The involvement of calpain-dependent proteolysis of the tumor suppressor NF2(merlin) in schwannomas and meningiomas : Yoriyoshi KIMURA^1,3, Hisashi KOGA¹, Norie ARAKI¹, Hideo TAKESHIMA², Tohru NISHI², Trtsumori YAMASHIMA⁴, Takaomi C.SAIDO⁵, Toshiki YAMASAKI³, Kouzo MORITAKE³, Hideyuki SAYA¹, Mitsuyoshi NAKAO¹ (¹Dept.Tumor. Genet.Biol., ²Dept.Neurosurg.Kumamoto Univ.Sch.Med., ³Dept.Neurosurg.Shimane Med.Univ., ⁴Dept.Neurosurg.Kanazawa Univ.Sch.Med., ⁵Labo. for Proteolytic Neoroscience,RIKEN Brain Science Inst.)

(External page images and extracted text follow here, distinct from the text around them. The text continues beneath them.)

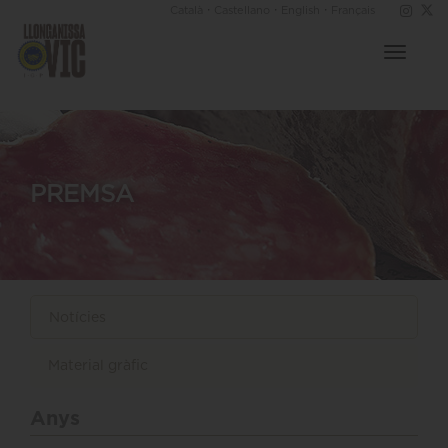
·
·
·
Català
Castellano
English
Français
Toggle
navigat
PREMSA
Notícies
Material gràfic
Anys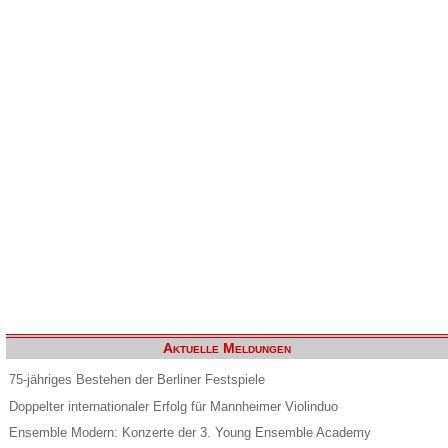
Aktuelle Meldungen
75-jähriges Bestehen der Berliner Festspiele
Doppelter internationaler Erfolg für Mannheimer Violinduo
Ensemble Modern: Konzerte der 3. Young Ensemble Academy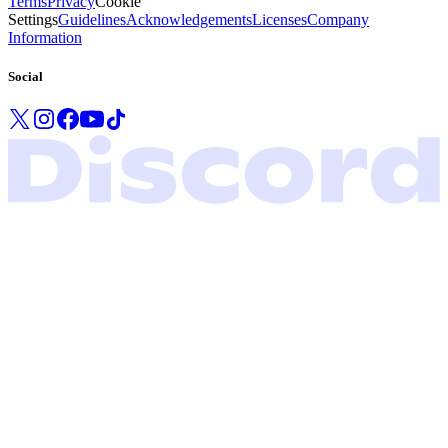
Terms
Privacy
Cookie
Settings
Guidelines
Acknowledgements
Licenses
Company
Information
Social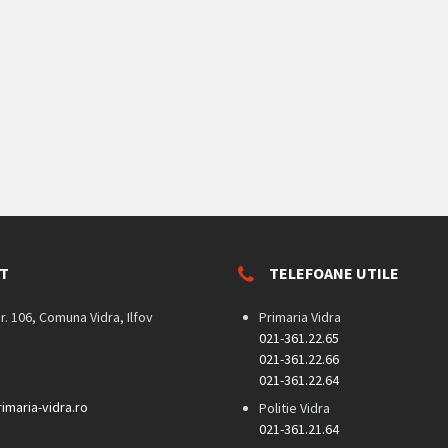
T
TELEFOANE UTILE
nr. 106, Comuna Vidra, Ilfov
Primaria Vidra
021-361.22.65
021-361.22.66
021-361.22.64
imaria-vidra.ro
Politie Vidra
021-361.21.64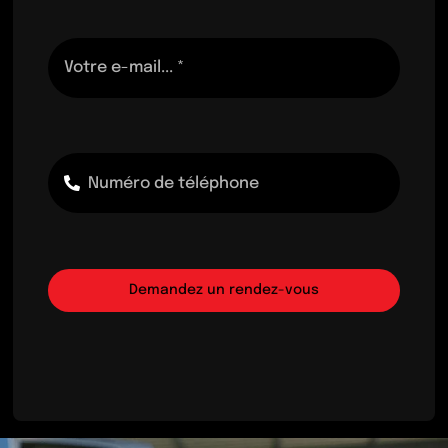
Demandez un rendez-vous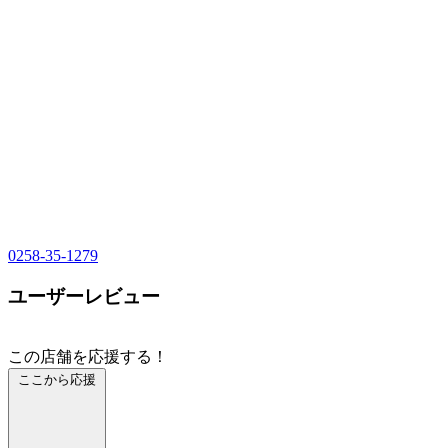
0258-35-1279
ユーザーレビュー
この店舗を応援する！
ここから応援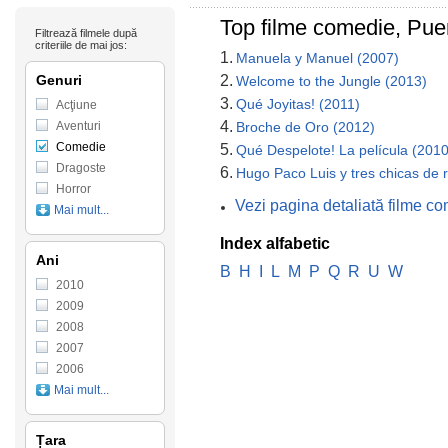
Top filme comedie, Pue
Filtrează filmele după
criteriile de mai jos:
1.
Manuela y Manuel (2007)
Genuri
2.
Welcome to the Jungle (2013)
3.
Qué Joyitas! (2011)
Acţiune
4.
Aventuri
Broche de Oro (2012)
Comedie
5.
Qué Despelote! La película (2010
Dragoste
6.
Hugo Paco Luis y tres chicas de 
Horror
Vezi pagina detaliată filme c
Mai mult...
Index alfabetic
Ani
B
H
I
L
M
P
Q
R
U
W
2010
2009
2008
2007
2006
Mai mult...
Țara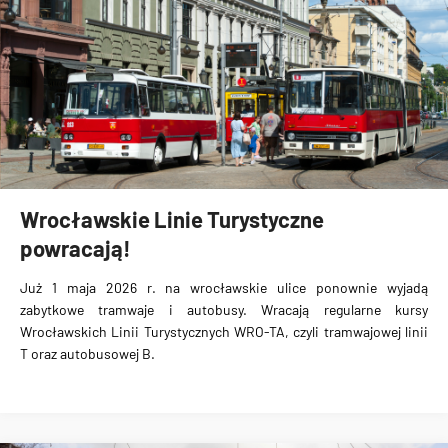
Wrocławskie Linie Turystyczne
powracają!
Już 1 maja 2026 r. na wrocławskie ulice ponownie wyjadą
zabytkowe tramwaje i autobusy. Wracają regularne kursy
Wrocławskich Linii Turystycznych WRO-TA, czyli tramwajowej linii
T oraz autobusowej B.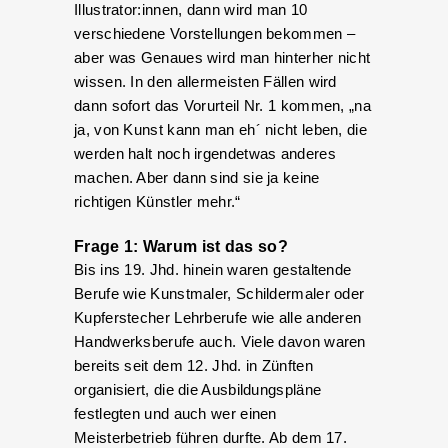
Illustrator:innen, dann wird man 10
verschiedene Vorstellungen bekommen –
aber was Genaues wird man hinterher nicht
wissen. In den allermeisten Fällen wird
dann sofort das Vorurteil Nr. 1 kommen, „na
ja, von Kunst kann man eh´ nicht leben, die
werden halt noch irgendetwas anderes
machen. Aber dann sind sie ja keine
richtigen Künstler mehr.“
Frage 1: Warum ist das so?
Bis ins 19. Jhd. hinein waren gestaltende
Berufe wie Kunstmaler, Schildermaler oder
Kupferstecher Lehrberufe wie alle anderen
Handwerksberufe auch. Viele davon waren
bereits seit dem 12. Jhd. in Zünften
organisiert, die die Ausbildungspläne
festlegten und auch wer einen
Meisterbetrieb führen durfte. Ab dem 17.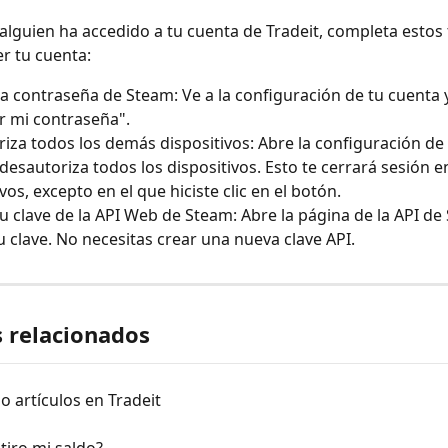
 alguien ha accedido a tu cuenta de Tradeit, completa estos 
r tu cuenta:
a contraseña de Steam: Ve a la configuración de tu cuenta y 
 mi contraseña".
iza todos los demás dispositivos: Abre la configuración de
desautoriza todos los dispositivos. Esto te cerrará sesión e
vos, excepto en el que hiciste clic en el botón.
u clave de la API Web de Steam: Abre la página de la API de
u clave. No necesitas crear una nueva clave API.
s relacionados
 artículos en Tradeit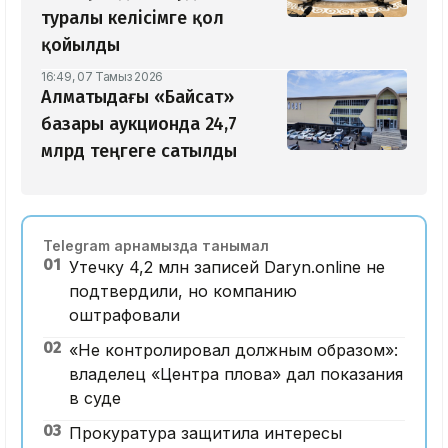
туралы келісімге қол
қойылды
16:49, 07 Тамыз 2026
Алматыдағы «Байсат»
базары аукционда 24,7
млрд теңгеге сатылды
Telegram арнамызда танымал
01
Утечку 4,2 млн записей Daryn.online не
подтвердили, но компанию
оштрафовали
02
«Не контролировал должным образом»:
владелец «Центра плова» дал показания
в суде
03
Прокуратура защитила интересы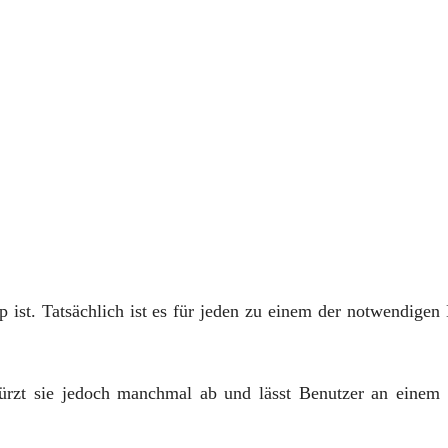
 ist. Tatsächlich ist es für jeden zu einem der notwendigen
türzt sie jedoch manchmal ab und lässt Benutzer an einem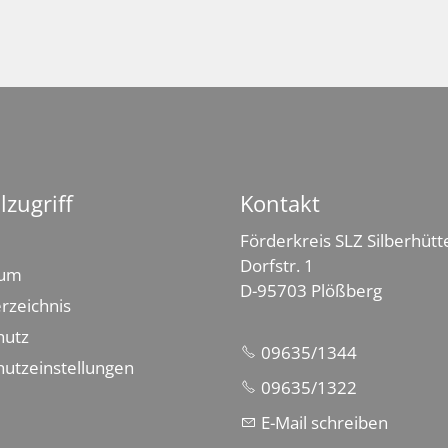
lzugriff
Kontakt
Förderkreis SLZ Silberhütte
Dorfstr. 1
sum
D-95703 Plößberg
erzeichnis
hutz
09635/1344
utzeinstellungen
09635/1322
E-Mail schreiben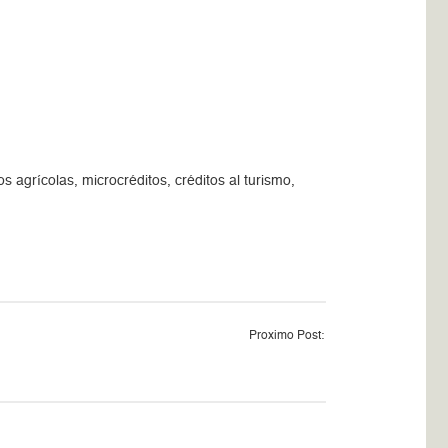
 agrícolas, microcréditos, créditos al turismo,
Proximo Post: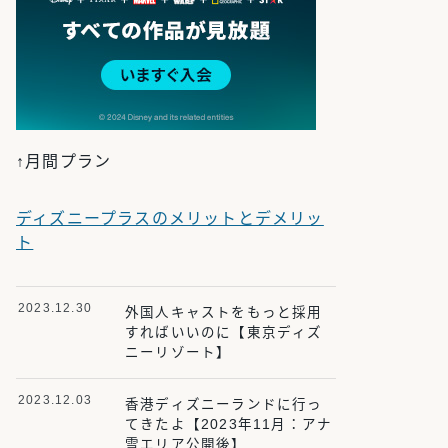
↑月間プラン
ディズニープラスのメリットとデメリッ
ト
2023.12.30
外国人キャストをもっと採用
すればいいのに【東京ディズ
ニーリゾート】
2023.12.03
香港ディズニーランドに行っ
てきたよ【2023年11月：アナ
雪エリア公開後】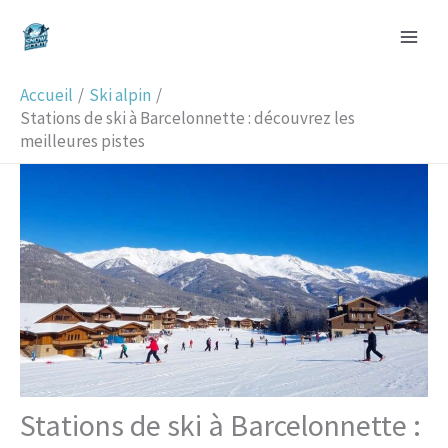
Aller
R
au
e
contenu
c
Accueil
Ski alpin
h
Stations de ski à Barcelonnette : découvrez les
meilleures pistes
e
r
c
h
e
r
Stations de ski à Barcelonnette :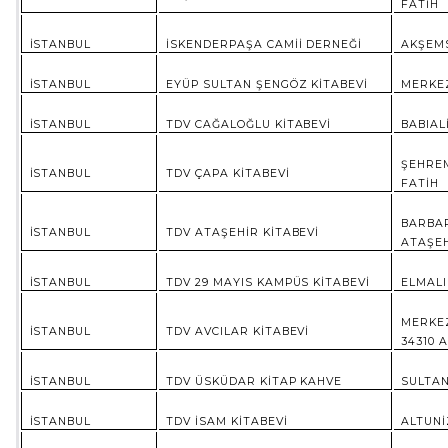
FATİH
İSTANBUL
İSKENDERPAŞA CAMİİ DERNEĞİ
AKŞEMS
İSTANBUL
EYÜP SULTAN ŞENGÖZ KİTABEVİ
MERKEZ
İSTANBUL
TDV CAĞALOĞLU KİTABEVİ
BABIAL
ŞEHREM
İSTANBUL
TDV ÇAPA KİTABEVİ
FATİH
BARBAR
İSTANBUL
TDV ATAŞEHİR KİTABEVİ
ATAŞE
İSTANBUL
TDV 29 MAYIS KAMPÜS KİTABEVİ
ELMALI
MERKEZ
İSTANBUL
TDV AVCILAR KİTABEVİ
34310 
İSTANBUL
TDV ÜSKÜDAR KİTAP KAHVE
SULTAN
İSTANBUL
TDV İSAM KİTABEVİ
ALTUNİ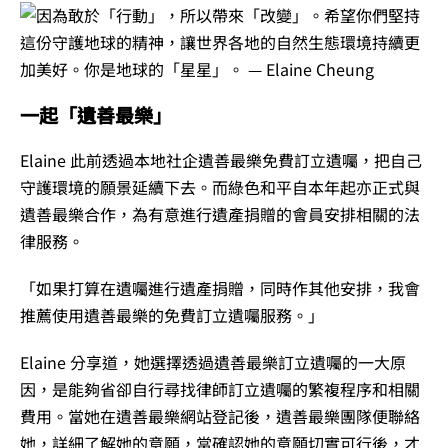
一起「遺善最樂」
Elaine 此前透過本地社企遺善最樂免費訂立遺囑，把自己
守護環境的願景延續下去。而綠色和平自本年起亦正式與
遺善最樂合作，為有意進行遺產捐贈的會員安排相關的法
律服務。
「如果打算在遺囑進行遺產捐贈，同時作其他安排，我會
推薦使用遺善最樂的免費訂立遺囑服務。」
Elaine 分享道，她選擇透過遺善最樂訂立遺囑的一大原
因，是能夠省卻自行尋找律師訂立遺囑的繁複程序和相關
費用。當她在遺善最樂網站登記後，遺善最樂團隊便聯絡
她，詳細了解她的意願，當確認她的意願切實可行後，才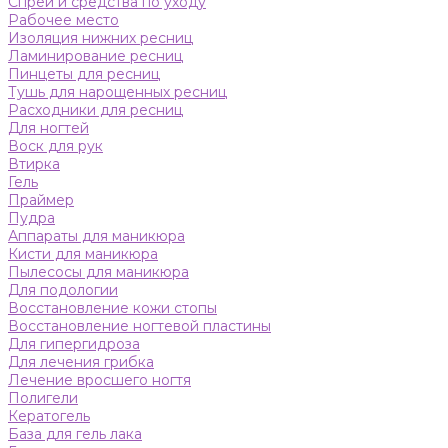
Спреи и средства по уходу
Рабочее место
Изоляция нижних ресниц
Ламинирование ресниц
Пинцеты для ресниц
Тушь для нарощенных ресниц
Расходники для ресниц
Для ногтей
Воск для рук
Втирка
Гель
Праймер
Пудра
Аппараты для маникюра
Кисти для маникюра
Пылесосы для маникюра
Для подологии
Восстановление кожи стопы
Восстановление ногтевой пластины
Для гипергидроза
Для лечения грибка
Лечение вросшего ногтя
Полигели
Кератогель
База для гель лака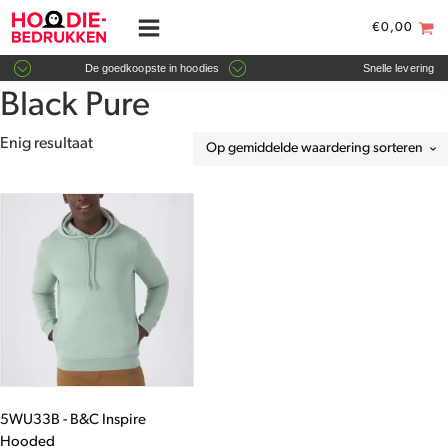
€
0,00
De goedkoopste in hoodies
Snelle levering
Black Pure
Enig resultaat
Dit
product
heeft
meerdere
variaties.
Deze
optie
kan
gekozen
worden
5WU33B - B&C Inspire
op
Hooded
de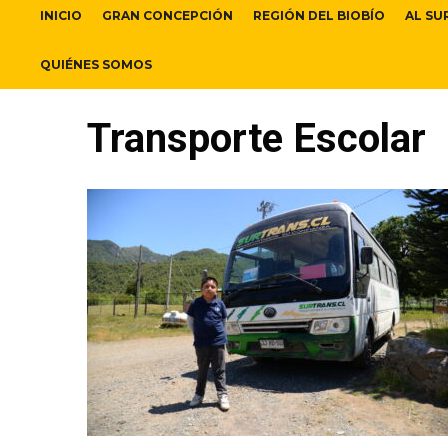
INICIO
GRAN CONCEPCIÓN
REGIÓN DEL BIOBÍO
AL SU
QUIÉNES SOMOS
Transporte Escolar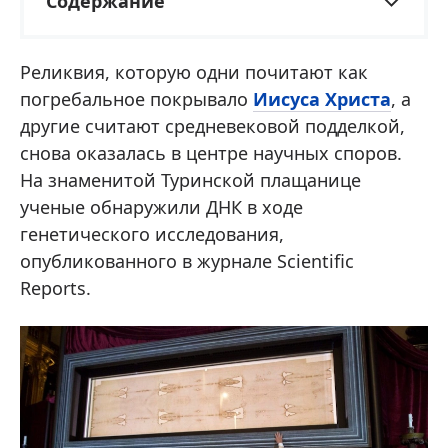
Содержание
Реликвия, которую одни почитают как
погребальное покрывало
Иисуса Христа
, а
другие считают средневековой подделкой,
снова оказалась в центре научных споров.
На знаменитой Туринской плащанице
ученые обнаружили ДНК в ходе
генетического исследования,
опубликованного в журнале Scientific
Reports.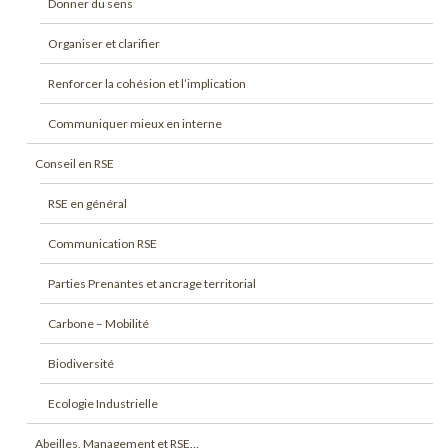
Donner du sens
Organiser et clarifier
Renforcer la cohésion et l’implication
Communiquer mieux en interne
Conseil en RSE
RSE en général
Communication RSE
Parties Prenantes et ancrage territorial
Carbone – Mobilité
Biodiversité
Ecologie Industrielle
Abeilles, Management et RSE…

Neurofibromatosis type 2(NF2) protein, merlin or schwannomin, is a tumor suppressor, and NF2 gene has been found mutated in the majority of schwannomas and meningiomas. Despite NF2-dependency, the presence of tumors lacking detectable NF2 gene mutations suggests different mechanisms for inactivating merlin. The present study demonstrated the cleavage of merlin by ubiquitous calpain, and the marked activation of the calpain system resulting in the loss of merlin expression in these tumors. Increased proteolysis of merlin by calpain in a portion of schwannomas and meningiomas is the first example of tumorigenesis linked to the calpain-mediated proteolytic pathway.